Suppose f(x)=5/(x-2). f'(5)=-5/9. Use this to find the equation of the tangent line to the curve y=5/x-2 at the point (5,(5/3)). write your answer in the form y=mx+b where m is the slope and b is the y-intercept. The equation of the tangent line is.....
equation of tangent:
y - 5/3 = (-5/9)(x - 5)
y = (-5/9)x + 25/9 + 5/3
y = (-5/9)x + 40/9
check my arithmetic
To find the equation of the tangent line to the curve y = 5/(x - 2) at the point (5, 5/3), we need to determine both the slope and the y-intercept of the line.
First, we can find the slope of the tangent line using the derivative.

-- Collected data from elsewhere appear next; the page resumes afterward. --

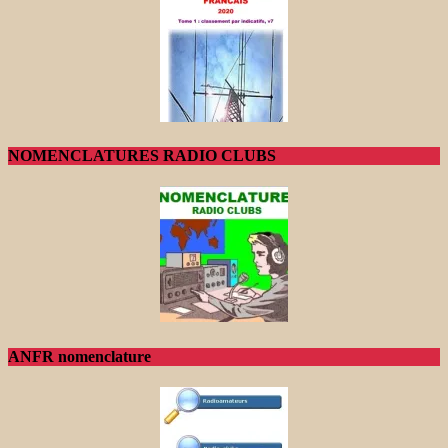
NOMENCLATURES RADIO CLUBS
ANFR nomenclature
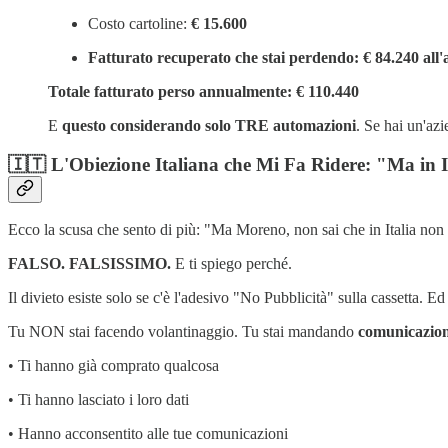
Costo cartoline:
€ 15.600
Fatturato recuperato che stai perdendo: € 84.240 all
Totale fatturato perso annualmente: € 110.440
E
questo considerando solo TRE automazioni
. Se hai un'az
🇮🇹 L'Obiezione Italiana che Mi Fa Ridere: "Ma in I
Ecco la scusa che sento di più: "Ma Moreno, non sai che in Italia non si
FALSO. FALSISSIMO.
E ti spiego perché.
Il divieto esiste solo se c'è l'adesivo "No Pubblicità" sulla cassetta. E
Tu NON stai facendo volantinaggio. Tu stai mandando
comunicazion
• Ti hanno già comprato qualcosa
• Ti hanno lasciato i loro dati
• Hanno acconsentito alle tue comunicazioni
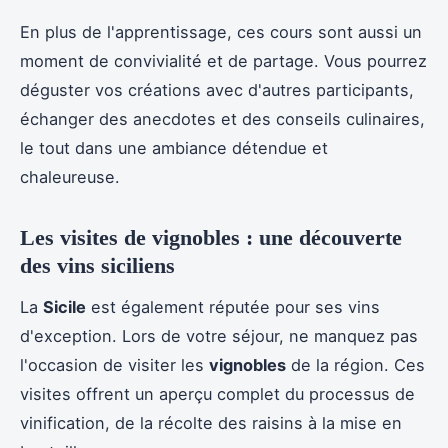
En plus de l'apprentissage, ces cours sont aussi un
moment de convivialité et de partage. Vous pourrez
déguster vos créations avec d'autres participants,
échanger des anecdotes et des conseils culinaires,
le tout dans une ambiance détendue et
chaleureuse.
Les visites de vignobles : une découverte
des vins siciliens
La
Sicile
est également réputée pour ses vins
d'exception. Lors de votre séjour, ne manquez pas
l'occasion de visiter les
vignobles
de la région. Ces
visites offrent un aperçu complet du processus de
vinification, de la récolte des raisins à la mise en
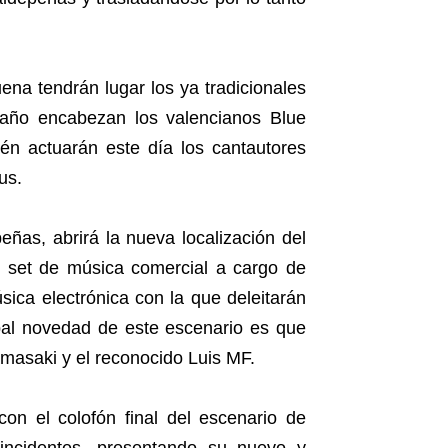
ena tendrán lugar los ya tradicionales
e año encabezan los valencianos Blue
n actuarán este día los cantautores
us.
peñas, abrirá la nueva localización del
n set de música comercial a cargo de
sica electrónica con la que deleitarán
pal novedad de este escenario es que
amasaki y el reconocido Luis MF.
on el colofón final del escenario de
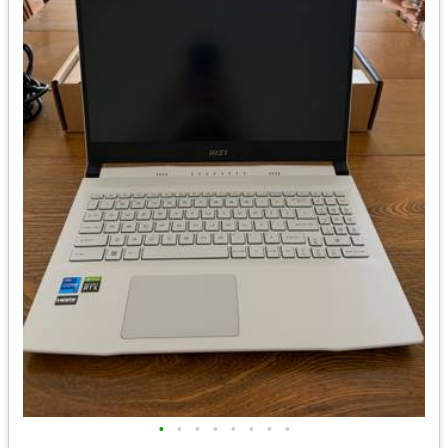
•
•
•
•
•
•
•
•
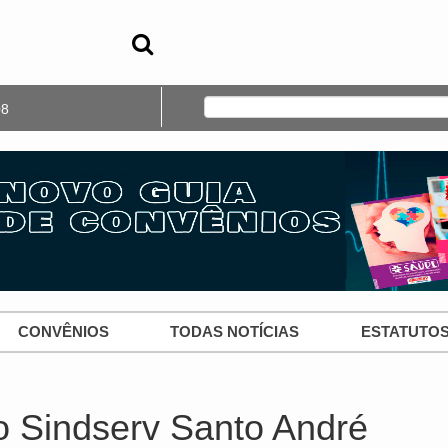
09
CONVÊNIOS
TODAS NOTÍCIAS
ESTATUTO
do Sindserv Santo André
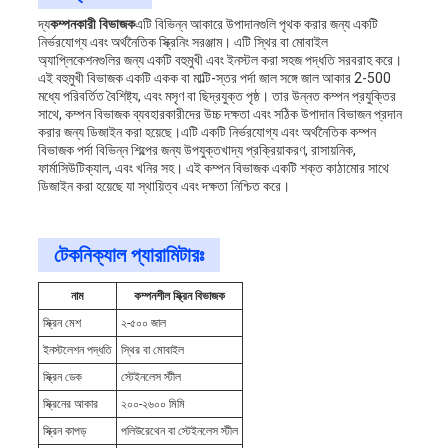
দ্য
কম্পনকারী বিভাজক
এটি বিভিন্ন আকারে উপাদানগুলি পৃথক করার জন্য একটি
নির্ভরযোগ্য এবং অর্থনৈতিক স্ক্রিনিং সরঞ্জাম। এটি স্থির বা মোবাইল
অ্যাপ্লিকেশনগুলির জন্য একটি বহুমুখী এবং ইনস্টল করা সহজ পদ্ধতি সরবরাহ করে।
এই বহুমুখী বিভাজক একটি একক বা মাল্টি-স্তর পর্দা জাল সঙ্গে জাল আকার 2-500
মধ্যে পরিবর্তিত বৈশিষ্ট্য, এবং মসৃণ বা ছিদ্রযুক্ত পৃষ্ঠ। তার উন্নত কম্পন প্রযুক্তির
সাথে, কম্পন বিভাজক ব্যবহারকারীদের উচ্চ দক্ষতা এবং সঠিক উপাদান বিভাজন প্রদান
করার জন্য ডিজাইন করা হয়েছে।এটি একটি নির্ভরযোগ্য এবং অর্থনৈতিক কম্পন
বিভাজক পর্দা বিভিন্ন শিল্পের জন্য উপযুক্তখাদ্য প্রক্রিয়াকরণ, রাসায়নিক,
ফার্মাসিউটিক্যাল, এবং খনির সহ। এই কম্পন বিভাজক একটি শক্ত কাঠামোর সাথে
ডিজাইন করা হয়েছে যা স্থায়িত্ব এবং দক্ষতা নিশ্চিত করে।
টেকনিক্যাল প্যারামিটারঃ
নাম
কম্পনশীল স্ক্রিন বিভাজক
স্ক্রিন মেশ
২-৫০০ জাল
ইনস্টলেশন পদ্ধতি
স্থির বা মোবাইল
স্ক্রিন ডেক
স্টেইনলেস স্টীল
স্ক্রিনের আকার
২০০-২৬০০ মিমি
স্ক্রিন কাপড়
পলিউরেথেন বা স্টেইনলেস স্টীল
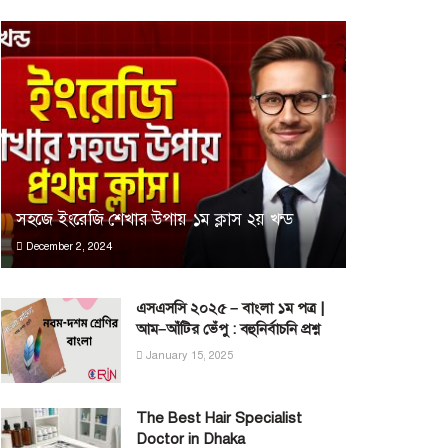
সহজে ইংরেজি শেখার উপায় ১ম ক্লাস ২য় খন্ড
December 2, 2024
এসএসসি ২০২৫ – বাংলা ১ম পত্র |
আম–আঁটির ভেঁপু : বহুনির্বাচনি প্রশ্ন
January 15, 2025
The Best Hair Specialist
Doctor in Dhaka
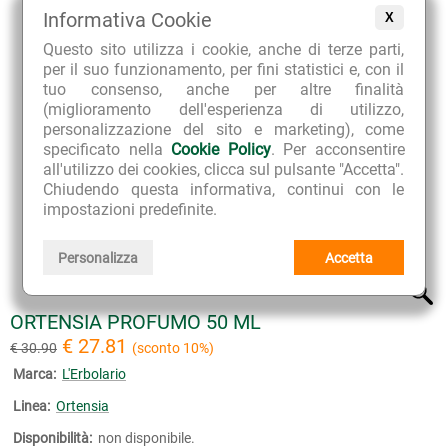
Informativa Cookie
X
Questo sito utilizza i cookie, anche di terze parti,
per il suo funzionamento, per fini statistici e, con il
tuo consenso, anche per altre finalità
(miglioramento dell'esperienza di utilizzo,
personalizzazione del sito e marketing), come
specificato nella
Cookie Policy
. Per acconsentire
all'utilizzo dei cookies, clicca sul pulsante "Accetta".
Chiudendo questa informativa, continui con le
impostazioni predefinite.
Personalizza
Accetta
ORTENSIA PROFUMO 50 ML
€ 27.81
€ 30.90
(sconto 10%)
Marca:
L'Erbolario
Linea:
Ortensia
Disponibilità:
non disponibile.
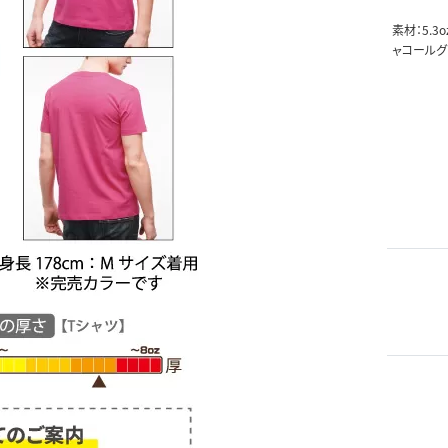
素材：5.3
ャコールグ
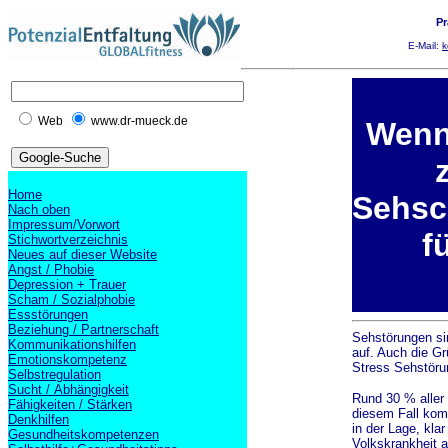
Pr
E-Mail:
k
Web
www.dr-mueck.de
Wenn
Home
Sehs
Nach oben
Impressum/Vorwort
f
Stichwortverzeichnis
Neues auf dieser Website
Angst / Phobie
Depression + Trauer
Scham / Sozialphobie
Essstörungen
Beziehung / Partnerschaft
Sehstörungen sin
Kommunikationshilfen
auf. Auch die Gr
Emotionskompetenz
Stress Sehstöru
Selbstregulation
Sucht / Abhängigkeit
Rund 30 % aller 
Fähigkeiten / Stärken
diesem Fall kom
Denkhilfen
in der Lage, kla
Gesundheitskompetenzen
Volkskrankheit 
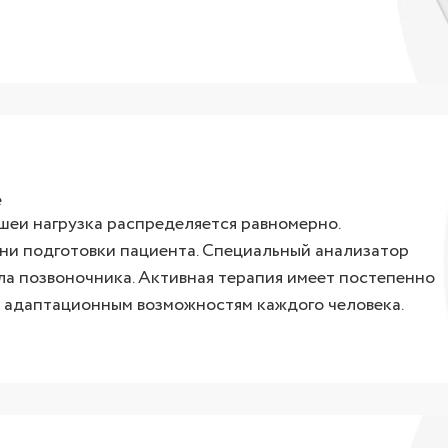
е
шеи нагрузка распределяется равномерно.
ни подготовки пациента. Специальный анализатор
а позвоночника. Активная терапия имеет постепенно
 адаптационным возможностям каждого человека.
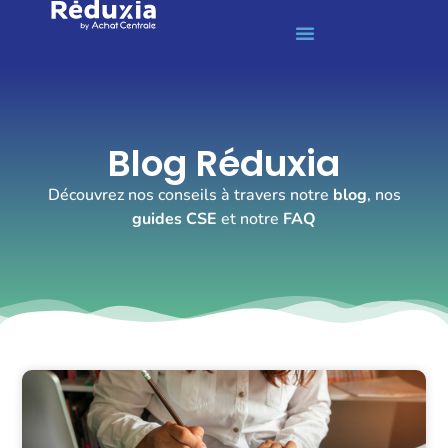
Blog Réduxia
Découvrez nos conseils à travers notre
blog
, nos
guides CSE
et notre
FAQ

Given that f'(x) = -5/9, we substitute x = 5 into the derivative:
f'(5) = -5/9
This tells us that the slope of the tangent line at the point (5, 5/3) is -5/9.
Next, we can determine the equation of the tangent line using the point-slope form of a linear equation: y - y₁ = m(x - x₁), where (x₁, y₁) is a point on the line, and m is the slope.
Substituting the given point (5, 5/3) and the slope -5/9 into the equation gives:
y - 5/3 = (-5/9)(x - 5)
To put it in the form y = mx + b, we can simplify:
y - 5/3 = (-5/9)(x - 5)
y - 5/3 = (-5/9)x + 25/9
y = (-5/9)x + 25/9 + 5/3
y = (-5/9)x + 25/9 + 15/9
y = (-5/9)x + 40/9
Therefore, the equation of the tangent line is y = (-5/9)x + 40/9, where the slope (m) is -5/9, and the y-intercept (b) is 40/9.